[Data items]
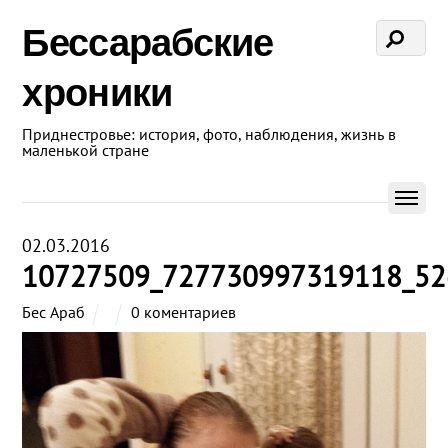
Бессарабские
хроники
Приднестровье: история, фото, наблюдения, жизнь в
маленькой стране
02.03.2016
10727509_727730997319118_52
Бес Араб
0 коментариев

ABOUT THIS EXERCISE
Please set down exactly the lines running from the one with "маленькой стране" to the last line of the entries above, both of them included, and no others.

RESULT
маленькой стране
02.03.2016
10727509_727730997319118_52
Бес Араб
0 коментариев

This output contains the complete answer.